Memperkuat perguruan tinggi sebagai katalisator pembangunan industri digital melalui riset dan teknologi merupakan upaya yang perlu dilakukan menghadapi revolusi industri 4.0.
“Penting untuk membangun perguruan tinggi sebagai katalisator pembangunan industri digital melalui pendidikan, penelitian, dan inovasi,” kata Wakil Ketua Akademi Ilmu Pengetahuan Indonesia (AIPI), Prof. Sofian Effendi, dalam Seminar Nasional Tantangan Penelitian Menghadapi Industrialisasi 4.0, Selasa (27/11) di Sekolah Pascasarjana UGM.

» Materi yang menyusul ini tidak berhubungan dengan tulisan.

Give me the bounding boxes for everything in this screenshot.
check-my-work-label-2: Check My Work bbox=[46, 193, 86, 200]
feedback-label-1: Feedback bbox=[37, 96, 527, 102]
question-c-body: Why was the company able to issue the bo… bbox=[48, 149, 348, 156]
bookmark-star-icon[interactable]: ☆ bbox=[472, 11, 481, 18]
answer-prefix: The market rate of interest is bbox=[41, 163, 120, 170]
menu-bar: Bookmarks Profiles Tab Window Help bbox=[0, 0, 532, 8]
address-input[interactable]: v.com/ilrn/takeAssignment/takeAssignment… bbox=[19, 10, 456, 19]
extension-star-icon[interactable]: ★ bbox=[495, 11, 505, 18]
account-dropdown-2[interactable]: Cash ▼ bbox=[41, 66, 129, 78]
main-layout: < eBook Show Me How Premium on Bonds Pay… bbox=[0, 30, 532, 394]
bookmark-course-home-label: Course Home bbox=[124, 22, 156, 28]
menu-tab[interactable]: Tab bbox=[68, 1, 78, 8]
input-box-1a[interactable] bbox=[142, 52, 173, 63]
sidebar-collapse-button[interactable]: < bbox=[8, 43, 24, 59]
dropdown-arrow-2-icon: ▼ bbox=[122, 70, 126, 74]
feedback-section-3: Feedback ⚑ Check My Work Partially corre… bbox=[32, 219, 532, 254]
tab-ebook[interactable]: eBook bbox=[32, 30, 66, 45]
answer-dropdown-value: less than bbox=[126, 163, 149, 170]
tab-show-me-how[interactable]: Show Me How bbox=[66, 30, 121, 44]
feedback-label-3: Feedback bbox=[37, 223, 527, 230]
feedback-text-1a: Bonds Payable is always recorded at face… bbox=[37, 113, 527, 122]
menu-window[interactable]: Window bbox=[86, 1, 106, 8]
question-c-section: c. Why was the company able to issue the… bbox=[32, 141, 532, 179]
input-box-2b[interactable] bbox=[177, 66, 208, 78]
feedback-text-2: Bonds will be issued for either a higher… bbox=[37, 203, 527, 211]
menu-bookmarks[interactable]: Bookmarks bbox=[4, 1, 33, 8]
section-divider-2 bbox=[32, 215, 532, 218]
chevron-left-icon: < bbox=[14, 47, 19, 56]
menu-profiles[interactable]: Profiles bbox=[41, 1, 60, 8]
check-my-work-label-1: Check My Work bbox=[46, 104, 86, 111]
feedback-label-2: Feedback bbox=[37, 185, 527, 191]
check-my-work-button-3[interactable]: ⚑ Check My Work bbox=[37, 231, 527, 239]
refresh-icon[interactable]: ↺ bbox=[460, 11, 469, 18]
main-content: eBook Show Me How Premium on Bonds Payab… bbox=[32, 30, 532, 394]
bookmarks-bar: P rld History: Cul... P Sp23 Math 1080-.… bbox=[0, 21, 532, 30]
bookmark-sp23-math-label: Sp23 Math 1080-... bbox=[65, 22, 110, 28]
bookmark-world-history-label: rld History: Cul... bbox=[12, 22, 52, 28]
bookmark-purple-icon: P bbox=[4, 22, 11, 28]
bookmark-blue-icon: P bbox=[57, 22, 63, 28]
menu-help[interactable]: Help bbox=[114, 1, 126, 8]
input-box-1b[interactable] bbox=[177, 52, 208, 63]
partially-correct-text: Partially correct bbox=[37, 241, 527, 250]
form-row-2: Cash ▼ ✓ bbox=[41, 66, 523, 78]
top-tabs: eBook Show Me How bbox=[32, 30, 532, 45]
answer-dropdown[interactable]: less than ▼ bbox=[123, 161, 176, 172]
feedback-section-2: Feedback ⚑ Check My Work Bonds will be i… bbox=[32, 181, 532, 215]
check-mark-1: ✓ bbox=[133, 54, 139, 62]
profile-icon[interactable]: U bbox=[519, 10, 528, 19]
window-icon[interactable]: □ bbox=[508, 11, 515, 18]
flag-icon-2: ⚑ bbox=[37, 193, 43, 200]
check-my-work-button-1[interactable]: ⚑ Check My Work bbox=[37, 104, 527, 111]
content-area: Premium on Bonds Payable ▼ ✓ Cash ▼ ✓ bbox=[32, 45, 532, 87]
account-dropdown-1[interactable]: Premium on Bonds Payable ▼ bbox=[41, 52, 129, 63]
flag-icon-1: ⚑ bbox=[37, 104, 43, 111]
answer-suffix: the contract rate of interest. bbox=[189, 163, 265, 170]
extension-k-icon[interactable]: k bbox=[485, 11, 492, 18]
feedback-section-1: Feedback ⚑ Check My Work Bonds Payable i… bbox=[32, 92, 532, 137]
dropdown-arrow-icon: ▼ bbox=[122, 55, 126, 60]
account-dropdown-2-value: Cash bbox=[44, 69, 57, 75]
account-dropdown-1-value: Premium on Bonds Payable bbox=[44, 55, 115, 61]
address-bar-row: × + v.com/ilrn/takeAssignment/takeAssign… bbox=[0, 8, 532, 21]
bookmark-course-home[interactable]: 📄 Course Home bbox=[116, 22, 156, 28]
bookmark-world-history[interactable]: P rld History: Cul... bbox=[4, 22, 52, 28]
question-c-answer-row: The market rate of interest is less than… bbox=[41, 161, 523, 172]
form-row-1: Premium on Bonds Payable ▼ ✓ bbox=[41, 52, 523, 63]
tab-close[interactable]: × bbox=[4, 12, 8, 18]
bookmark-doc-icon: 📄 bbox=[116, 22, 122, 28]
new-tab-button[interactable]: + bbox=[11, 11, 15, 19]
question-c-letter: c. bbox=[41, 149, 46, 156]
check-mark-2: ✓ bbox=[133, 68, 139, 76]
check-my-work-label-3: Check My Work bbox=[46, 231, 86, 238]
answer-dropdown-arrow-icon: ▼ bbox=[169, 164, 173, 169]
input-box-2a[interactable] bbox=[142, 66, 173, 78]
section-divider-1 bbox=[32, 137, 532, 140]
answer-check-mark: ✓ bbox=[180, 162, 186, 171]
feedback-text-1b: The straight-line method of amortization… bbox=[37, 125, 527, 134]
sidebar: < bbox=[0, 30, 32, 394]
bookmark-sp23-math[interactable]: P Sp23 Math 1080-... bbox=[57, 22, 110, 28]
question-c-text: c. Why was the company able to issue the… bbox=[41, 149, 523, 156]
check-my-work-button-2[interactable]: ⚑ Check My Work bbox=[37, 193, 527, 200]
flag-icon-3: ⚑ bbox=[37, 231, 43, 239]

Dalam seminar yang diselenggarakan AIPI bekerja sama dengan Sekolah Pascasarjana UGM ini, Sofian mengatakan sebagai pemula di era revolusi industri 4.0, Indonesia merupakan negara dengan basis industri digital yang masih terbatas. Tak hanya itu, Indonesia juga masih menghadapi risiko gagal dalam pembangunan industri tersebut.
“Indonesia baru sekelas dengan Kamboja dan Vietnam yang masuk sebagai negara pemula dalam pengembangan industri berbasis digital. Sementara Singapura dan Malaysia menjadi leader karena memiliki industri kuat yang memiliki kesiapan menghadapai risiko dalam pengembangan teknologi baru,” paparnya, Selasa (27/11) di Sekolah Pascasarjana UGM.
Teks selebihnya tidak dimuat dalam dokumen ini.